Problem statement -> In the data below, find each line that contains the word "card" and copy it.

Material provided ->
---

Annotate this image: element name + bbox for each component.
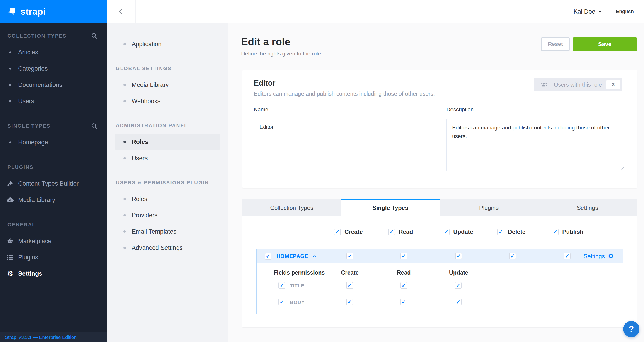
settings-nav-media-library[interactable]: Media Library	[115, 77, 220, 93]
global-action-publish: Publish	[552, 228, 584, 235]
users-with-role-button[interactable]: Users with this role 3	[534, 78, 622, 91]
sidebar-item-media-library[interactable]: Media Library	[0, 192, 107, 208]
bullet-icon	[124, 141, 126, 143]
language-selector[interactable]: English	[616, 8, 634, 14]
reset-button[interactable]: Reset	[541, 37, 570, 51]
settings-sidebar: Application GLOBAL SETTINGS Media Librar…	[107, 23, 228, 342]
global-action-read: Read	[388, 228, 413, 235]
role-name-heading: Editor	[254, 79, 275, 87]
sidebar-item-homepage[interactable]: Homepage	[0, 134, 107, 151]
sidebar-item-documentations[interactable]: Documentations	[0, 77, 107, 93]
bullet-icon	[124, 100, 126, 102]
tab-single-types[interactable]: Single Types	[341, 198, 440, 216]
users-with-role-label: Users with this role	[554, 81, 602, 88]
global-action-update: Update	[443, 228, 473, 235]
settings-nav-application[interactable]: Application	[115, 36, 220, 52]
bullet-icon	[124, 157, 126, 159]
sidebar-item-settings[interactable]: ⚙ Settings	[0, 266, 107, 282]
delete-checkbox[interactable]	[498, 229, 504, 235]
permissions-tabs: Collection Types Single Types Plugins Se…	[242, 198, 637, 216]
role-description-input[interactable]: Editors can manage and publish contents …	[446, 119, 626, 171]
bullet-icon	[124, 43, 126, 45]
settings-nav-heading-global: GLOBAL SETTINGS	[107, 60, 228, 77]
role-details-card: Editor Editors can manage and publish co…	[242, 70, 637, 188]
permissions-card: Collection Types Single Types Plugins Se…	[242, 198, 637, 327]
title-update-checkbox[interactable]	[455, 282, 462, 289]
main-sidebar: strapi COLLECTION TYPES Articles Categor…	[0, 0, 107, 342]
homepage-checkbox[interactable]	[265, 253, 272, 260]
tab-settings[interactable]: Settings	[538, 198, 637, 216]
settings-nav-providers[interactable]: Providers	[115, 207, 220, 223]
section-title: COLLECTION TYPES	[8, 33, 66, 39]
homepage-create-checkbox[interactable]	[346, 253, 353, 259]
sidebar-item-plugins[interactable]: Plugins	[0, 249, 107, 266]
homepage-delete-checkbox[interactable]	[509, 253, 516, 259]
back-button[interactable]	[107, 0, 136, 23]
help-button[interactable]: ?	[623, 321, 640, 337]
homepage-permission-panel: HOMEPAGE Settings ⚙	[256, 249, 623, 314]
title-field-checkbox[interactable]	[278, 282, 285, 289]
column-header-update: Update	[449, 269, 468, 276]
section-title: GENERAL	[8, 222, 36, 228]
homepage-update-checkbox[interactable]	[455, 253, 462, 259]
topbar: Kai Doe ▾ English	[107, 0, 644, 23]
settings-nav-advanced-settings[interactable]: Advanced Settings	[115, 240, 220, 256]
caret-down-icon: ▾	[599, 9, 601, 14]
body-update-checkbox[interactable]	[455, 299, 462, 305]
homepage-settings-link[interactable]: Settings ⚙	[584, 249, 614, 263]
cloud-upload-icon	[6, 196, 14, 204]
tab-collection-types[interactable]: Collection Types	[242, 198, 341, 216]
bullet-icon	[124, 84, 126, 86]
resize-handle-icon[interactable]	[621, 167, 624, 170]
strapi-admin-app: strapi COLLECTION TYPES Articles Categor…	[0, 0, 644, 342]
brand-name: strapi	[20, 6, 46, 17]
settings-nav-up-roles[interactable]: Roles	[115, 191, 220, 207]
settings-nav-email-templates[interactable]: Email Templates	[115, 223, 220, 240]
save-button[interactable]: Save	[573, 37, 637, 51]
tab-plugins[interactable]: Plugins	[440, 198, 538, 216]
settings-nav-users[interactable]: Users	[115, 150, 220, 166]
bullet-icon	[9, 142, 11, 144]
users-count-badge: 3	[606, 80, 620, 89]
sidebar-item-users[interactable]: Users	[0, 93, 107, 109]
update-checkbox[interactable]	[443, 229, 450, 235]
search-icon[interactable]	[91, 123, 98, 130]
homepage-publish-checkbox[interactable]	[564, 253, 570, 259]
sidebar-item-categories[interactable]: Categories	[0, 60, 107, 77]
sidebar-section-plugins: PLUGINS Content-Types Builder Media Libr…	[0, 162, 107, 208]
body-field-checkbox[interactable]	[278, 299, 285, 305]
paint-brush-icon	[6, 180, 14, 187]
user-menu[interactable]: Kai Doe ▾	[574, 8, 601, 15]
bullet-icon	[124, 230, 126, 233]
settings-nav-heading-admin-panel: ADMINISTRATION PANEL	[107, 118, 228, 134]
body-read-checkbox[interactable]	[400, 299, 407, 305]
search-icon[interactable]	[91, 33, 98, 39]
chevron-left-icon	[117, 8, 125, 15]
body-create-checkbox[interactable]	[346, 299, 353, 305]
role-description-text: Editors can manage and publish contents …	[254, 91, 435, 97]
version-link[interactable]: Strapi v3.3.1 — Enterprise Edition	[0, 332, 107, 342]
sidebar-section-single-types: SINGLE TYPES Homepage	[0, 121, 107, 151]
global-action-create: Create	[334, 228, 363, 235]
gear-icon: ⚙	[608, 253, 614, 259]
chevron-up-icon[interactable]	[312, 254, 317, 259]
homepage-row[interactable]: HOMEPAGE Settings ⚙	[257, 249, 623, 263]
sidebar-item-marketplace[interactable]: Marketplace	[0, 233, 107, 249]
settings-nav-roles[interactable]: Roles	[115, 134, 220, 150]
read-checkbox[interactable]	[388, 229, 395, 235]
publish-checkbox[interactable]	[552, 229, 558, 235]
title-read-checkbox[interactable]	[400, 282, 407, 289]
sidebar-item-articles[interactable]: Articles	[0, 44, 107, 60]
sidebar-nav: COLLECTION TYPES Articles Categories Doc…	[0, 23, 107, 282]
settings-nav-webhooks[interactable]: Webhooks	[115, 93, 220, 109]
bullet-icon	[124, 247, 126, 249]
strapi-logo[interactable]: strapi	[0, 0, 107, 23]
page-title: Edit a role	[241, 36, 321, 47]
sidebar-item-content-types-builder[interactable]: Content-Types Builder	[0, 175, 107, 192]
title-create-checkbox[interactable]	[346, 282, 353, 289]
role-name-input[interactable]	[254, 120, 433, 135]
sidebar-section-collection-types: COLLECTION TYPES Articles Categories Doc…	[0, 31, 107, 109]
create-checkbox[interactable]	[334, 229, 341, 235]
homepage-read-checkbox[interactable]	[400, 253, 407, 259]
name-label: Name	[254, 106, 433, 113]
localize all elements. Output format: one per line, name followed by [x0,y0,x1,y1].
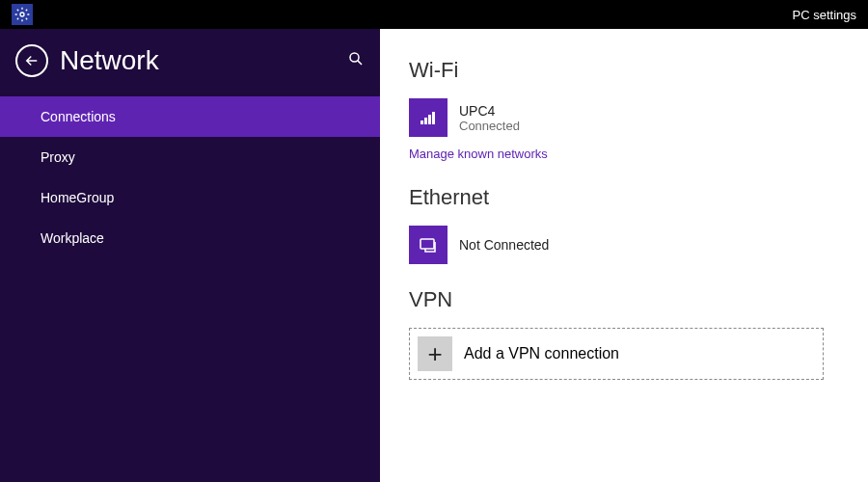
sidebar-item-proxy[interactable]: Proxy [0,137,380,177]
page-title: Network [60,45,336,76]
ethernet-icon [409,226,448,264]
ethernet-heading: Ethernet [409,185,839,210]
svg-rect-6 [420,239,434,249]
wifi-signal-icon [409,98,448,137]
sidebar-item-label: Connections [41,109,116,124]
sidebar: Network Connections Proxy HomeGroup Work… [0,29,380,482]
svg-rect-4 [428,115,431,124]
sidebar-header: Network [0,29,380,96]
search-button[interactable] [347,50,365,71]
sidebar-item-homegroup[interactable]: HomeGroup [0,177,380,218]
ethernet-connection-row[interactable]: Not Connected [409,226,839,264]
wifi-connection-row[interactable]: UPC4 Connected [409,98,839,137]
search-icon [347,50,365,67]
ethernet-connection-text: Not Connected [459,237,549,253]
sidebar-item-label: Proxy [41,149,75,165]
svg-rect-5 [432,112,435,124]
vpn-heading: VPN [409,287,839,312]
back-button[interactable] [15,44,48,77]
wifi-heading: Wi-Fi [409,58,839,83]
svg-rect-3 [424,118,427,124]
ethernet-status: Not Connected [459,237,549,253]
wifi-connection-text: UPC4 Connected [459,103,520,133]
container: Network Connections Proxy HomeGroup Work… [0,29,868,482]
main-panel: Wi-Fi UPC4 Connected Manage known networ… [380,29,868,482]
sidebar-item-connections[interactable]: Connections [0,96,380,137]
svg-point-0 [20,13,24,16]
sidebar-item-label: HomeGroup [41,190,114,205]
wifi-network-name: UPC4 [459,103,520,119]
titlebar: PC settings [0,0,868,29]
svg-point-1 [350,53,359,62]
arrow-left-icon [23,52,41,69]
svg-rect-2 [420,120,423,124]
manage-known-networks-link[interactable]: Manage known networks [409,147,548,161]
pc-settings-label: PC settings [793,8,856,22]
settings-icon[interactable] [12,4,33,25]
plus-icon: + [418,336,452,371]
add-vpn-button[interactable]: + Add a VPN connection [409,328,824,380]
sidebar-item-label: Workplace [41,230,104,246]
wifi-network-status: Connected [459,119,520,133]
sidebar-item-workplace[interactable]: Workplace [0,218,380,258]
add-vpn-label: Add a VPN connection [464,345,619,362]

---

Answer box ->
role-details-card: Editor Editors can manage and publish co…	[242, 70, 637, 188]
permissions-card: Collection Types Single Types Plugins Se…	[242, 198, 637, 327]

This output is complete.